Tre amici e tre fasi della vita
In questo quadro Balasso ha ambientato la sua storia che ha tre protagonisti: Ruzante, Gnua e Menato, tre amici i cui rapporti si sviluppano , spiega Balasso, «lungo tre fasi della loro vita: quella della gioventù, dell’eros campestre , di amori crudeli e di un erotismo fatto di carnalità e di possesso.
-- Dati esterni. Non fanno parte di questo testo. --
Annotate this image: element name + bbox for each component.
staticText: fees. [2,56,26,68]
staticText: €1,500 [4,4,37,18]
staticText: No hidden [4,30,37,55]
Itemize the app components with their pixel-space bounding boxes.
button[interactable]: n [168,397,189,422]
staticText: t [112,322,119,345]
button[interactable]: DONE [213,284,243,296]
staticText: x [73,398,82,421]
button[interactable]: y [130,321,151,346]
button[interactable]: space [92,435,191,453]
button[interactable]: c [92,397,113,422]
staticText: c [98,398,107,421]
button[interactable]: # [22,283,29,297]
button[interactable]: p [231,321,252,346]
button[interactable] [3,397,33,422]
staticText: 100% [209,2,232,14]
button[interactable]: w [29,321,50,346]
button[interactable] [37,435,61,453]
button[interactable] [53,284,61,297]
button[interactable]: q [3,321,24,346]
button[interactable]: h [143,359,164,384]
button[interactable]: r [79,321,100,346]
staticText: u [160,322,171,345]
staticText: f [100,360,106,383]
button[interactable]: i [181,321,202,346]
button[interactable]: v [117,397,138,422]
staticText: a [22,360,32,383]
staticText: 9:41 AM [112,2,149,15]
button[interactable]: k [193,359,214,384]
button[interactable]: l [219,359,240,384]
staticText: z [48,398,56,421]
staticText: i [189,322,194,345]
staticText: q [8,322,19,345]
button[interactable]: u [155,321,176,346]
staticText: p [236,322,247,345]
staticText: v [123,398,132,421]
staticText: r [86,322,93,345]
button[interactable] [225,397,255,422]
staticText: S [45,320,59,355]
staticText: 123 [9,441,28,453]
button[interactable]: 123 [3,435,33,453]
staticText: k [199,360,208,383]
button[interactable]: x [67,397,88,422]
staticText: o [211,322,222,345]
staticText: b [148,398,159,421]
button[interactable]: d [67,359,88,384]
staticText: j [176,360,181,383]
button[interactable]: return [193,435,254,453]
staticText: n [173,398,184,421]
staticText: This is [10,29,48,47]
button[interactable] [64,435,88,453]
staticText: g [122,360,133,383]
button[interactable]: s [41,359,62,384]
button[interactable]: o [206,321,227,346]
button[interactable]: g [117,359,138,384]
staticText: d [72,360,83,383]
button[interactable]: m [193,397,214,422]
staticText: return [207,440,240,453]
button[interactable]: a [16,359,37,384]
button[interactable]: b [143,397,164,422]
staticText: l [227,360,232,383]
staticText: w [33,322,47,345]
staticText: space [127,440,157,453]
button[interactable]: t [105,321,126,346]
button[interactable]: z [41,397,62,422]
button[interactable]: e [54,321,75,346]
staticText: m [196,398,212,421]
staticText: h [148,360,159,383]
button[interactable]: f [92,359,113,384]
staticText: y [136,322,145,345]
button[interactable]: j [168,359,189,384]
Poi c’è il quadro drammatico delle guerre, della scoperta dell’altro e infine un ultimo momento cittadino, quando finita la guerra i tre si ritrovano a Venezia, centro mercantile in cui le dinamiche sono diverse rispetto alla campagna e che costringe questi personaggi a cambiare, in un certo senso a diventare adulti, più cinici: soprattutto Menato e Gnua che avendo vissuto sulla loro pelle le trasformazioni della società provocate dalla guerra hanno dovuto adattarsi, al contrario di Ruzante che proprio in quanto alle armi non ha percepito i cambiamenti e che, una volta tornato, spera che tutto sia come prima. Ma non è così».